Martin Schoeller for Vanity Fair(From left to right) Alexandria Ocasio-Cortez, Ayanna Pressley, Ilhan Omar, Deb Haaland, Veronica Escobar, and Sharice Davids.
  • Vanity Fair recently published an article on Washington’s power players which included a now-iconic image of six new Congresswomen – Alexandria Ocasio-Cortez, Ayanna Pressley, Ilhan Omar, Deb Haaland, Veronica Escobar, and Sharice Davids.
  • The six new members are part of the most diverse class of Congress in US history.
  • Here’s who they are:

New York Representative Alexandria Ocasio-Cortez

Scott Eisen/Getty ImagesAlexandria Ocasio-Cortez speaks at a rally opposing Judge Brett Kavanaugh’s nomination to the Supreme Court in October 2018.
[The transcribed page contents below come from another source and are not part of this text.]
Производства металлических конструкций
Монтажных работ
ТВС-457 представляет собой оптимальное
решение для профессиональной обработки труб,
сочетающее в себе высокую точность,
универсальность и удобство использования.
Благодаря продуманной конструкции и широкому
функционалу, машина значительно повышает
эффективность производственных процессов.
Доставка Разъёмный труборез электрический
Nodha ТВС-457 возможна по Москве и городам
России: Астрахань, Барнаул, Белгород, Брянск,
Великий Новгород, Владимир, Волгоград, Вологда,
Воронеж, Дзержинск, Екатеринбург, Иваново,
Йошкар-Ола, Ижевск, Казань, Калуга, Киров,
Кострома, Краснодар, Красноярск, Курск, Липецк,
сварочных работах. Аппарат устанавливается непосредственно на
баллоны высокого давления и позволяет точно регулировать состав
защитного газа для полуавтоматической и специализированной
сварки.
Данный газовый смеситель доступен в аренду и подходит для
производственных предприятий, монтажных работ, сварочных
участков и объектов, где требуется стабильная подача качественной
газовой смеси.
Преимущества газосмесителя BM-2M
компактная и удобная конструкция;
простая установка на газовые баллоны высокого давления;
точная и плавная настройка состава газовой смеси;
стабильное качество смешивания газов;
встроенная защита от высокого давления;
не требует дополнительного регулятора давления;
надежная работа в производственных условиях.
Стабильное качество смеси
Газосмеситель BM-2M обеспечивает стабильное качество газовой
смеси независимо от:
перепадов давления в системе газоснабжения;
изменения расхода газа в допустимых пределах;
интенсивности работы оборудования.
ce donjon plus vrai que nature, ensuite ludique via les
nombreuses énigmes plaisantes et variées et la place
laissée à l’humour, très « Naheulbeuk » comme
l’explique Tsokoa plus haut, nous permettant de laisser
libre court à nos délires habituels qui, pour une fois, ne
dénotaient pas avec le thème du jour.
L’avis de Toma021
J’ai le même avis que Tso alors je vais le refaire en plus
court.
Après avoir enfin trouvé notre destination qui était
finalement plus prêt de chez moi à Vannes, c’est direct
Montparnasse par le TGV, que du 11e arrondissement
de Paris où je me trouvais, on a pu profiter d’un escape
Alexandria Ocasio-Cortez, who represents New York’s 14th District, is the youngest woman ever elected to Congress. Ocasio-Cortez, who ran on a progressive platform and identifies as a democratic socialist, is a social media favourite with nearly two million Twitter followers. The young congresswoman beat veteran Democratic Rep. Joe Crowley in the primaries, shocking many in the Democratic Party.

Massachusetts Representative Ayanna Pressley

Ayanna Pressley, who represents Massachusetts’ 7th district, is the first African-American woman to ever represent the state in Congress. Pressley, a former Boston city councilwoman, ran on a progressive platform and ousted 10-term Rep. Michael Capuano in the primaries. Pressley ran on the basis that her district, the only majority minority in Massachusetts, needs to be represented by a leader who is at the forefront of the progressive movement and the anti-Trump “resistance.”
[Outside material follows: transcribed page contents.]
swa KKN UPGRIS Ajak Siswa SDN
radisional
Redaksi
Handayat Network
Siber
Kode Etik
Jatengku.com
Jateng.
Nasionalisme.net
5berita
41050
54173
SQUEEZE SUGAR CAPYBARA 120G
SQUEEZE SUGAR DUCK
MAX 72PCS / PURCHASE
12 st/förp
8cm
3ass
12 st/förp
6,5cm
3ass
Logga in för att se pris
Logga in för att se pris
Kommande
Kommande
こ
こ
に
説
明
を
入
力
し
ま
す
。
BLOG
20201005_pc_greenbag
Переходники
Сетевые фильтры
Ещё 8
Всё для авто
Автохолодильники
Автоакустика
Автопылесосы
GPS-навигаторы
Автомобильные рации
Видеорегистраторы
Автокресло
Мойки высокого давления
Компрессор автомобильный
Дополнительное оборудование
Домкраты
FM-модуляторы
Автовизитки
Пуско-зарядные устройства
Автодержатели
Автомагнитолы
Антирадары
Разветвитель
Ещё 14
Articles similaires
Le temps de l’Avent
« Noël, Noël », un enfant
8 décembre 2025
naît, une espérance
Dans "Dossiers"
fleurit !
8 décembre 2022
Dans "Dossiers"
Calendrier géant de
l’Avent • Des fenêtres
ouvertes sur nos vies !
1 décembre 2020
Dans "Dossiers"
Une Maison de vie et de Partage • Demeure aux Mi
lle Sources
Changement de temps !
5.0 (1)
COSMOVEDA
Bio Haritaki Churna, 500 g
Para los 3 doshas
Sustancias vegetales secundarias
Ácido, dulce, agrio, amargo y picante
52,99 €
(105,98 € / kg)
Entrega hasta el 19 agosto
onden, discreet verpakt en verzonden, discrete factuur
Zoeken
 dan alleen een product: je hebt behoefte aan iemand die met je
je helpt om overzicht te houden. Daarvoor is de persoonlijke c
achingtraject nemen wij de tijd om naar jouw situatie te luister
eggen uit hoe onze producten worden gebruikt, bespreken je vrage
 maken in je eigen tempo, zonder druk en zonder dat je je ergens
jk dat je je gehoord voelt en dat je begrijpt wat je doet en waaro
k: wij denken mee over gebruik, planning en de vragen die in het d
Minnesota Representative Ilhan Omar

Ilhan Omar, a representative from Minnesota’s 5th District, is the first Somali-American elected to Congress and one of the first two Muslim women elected to serve in Capitol Hill. Omar, who came to the US as a refugee, has previously said she plans “to hold this administration accountable and be a true check and balance.” She succeeded Keith Ellison, the first Muslim elected to Congress, who was elected Minnesota’s attorney general.

New Mexico Representative Deb Haaland

Deb Haaland, who represents New Mexico’s 1st district, is one of the first two Native American women elected to Congress. Haaland, a member of the Laguna Pueblo people and the daughter of two US veterans, is an attorney and previously served as chair of the Democratic Party in New Mexico. On Wednesday, she wore traditional Pueblo clothing during her swearing-in ceremony.

Texas Representative Veronica Escobar

(AP Photo/J. Scott Applewhite)Rep.-elect Veronica Escobar, D-Texas, with Rep. John Sarbanes, D-Md., right, joins House Democratic Leader Nancy Pelosi of California and newly-elected members at a news conference to discuss their priorities when they assume the majority in the 116th Congress in January, at the Capitol in Washington, Friday, Nov. 30, 2018.

Veronica Escobar, who represents Texas’ 16th District, is one of the first two Latinas to represent Texas in Congress. The former El Paso County judge succeeded Beto O’Rourke as he made an attempt to win a Texas Senate seat. Escobar is joined in her feat by Sylvia Garcia, a representative from Houston.

About 40% of Texans are Hispanic or Latino, but voters had never elected a Latina woman to either chamber of Congress.

Kansas Representative Sharice Davids

Sharice Davids, from Kansas’ 3rd District, is one of the two first Native American women elected to Congress. Davids, who is a lesbian, is also the first member of the LGBTQ community from Kansas to be elected to Congress. Davids is a professional mixed martial arts artist and a member of the Ho-Chunk tribe. In the 2018 primaries, Davids defeated fellow Democrat Brent Welder, who had been endorsed by Bernie Sanders.